* [SOURCE MATERIAL]:

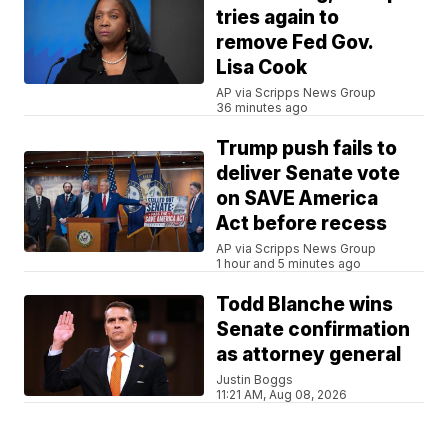
tries again to
remove Fed Gov.
Lisa Cook
AP via Scripps News Group
36 minutes ago
Trump push fails to
deliver Senate vote
on SAVE America
Act before recess
AP via Scripps News Group
1 hour and 5 minutes ago
Todd Blanche wins
Senate confirmation
as attorney general
Justin Boggs
11:21 AM, Aug 08, 2026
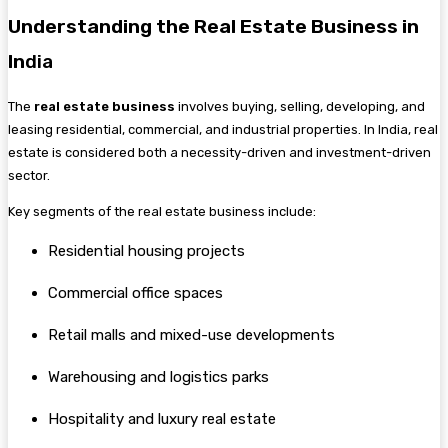
Understanding the Real Estate Business in
In
dia
The
real estate business
involves buying, selling, developing, and
leasing residential, commercial, and industrial properties. In India, real
estate is considered both a necessity-driven and investment-driven
sector.
Key segments of the real estate business include:
Residential housing projects
Commercial office spaces
Retail malls and mixed-use developments
Warehousing and logistics parks
Hospitality and luxury real estate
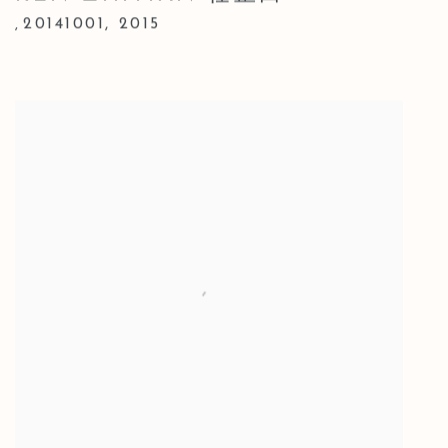
20141001
,
2015
,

* [HOW TO COMPLETE THIS TASK]: Exactly the lines from the top of the listing through the line holding "Justin Boggs" should be repeated, with pictures left out.

* [WRITTEN ANSWER]:
tries again to
remove Fed Gov.
Lisa Cook
AP via Scripps News Group
36 minutes ago
Trump push fails to
deliver Senate vote
on SAVE America
Act before recess
AP via Scripps News Group
1 hour and 5 minutes ago
Todd Blanche wins
Senate confirmation
as attorney general
Justin Boggs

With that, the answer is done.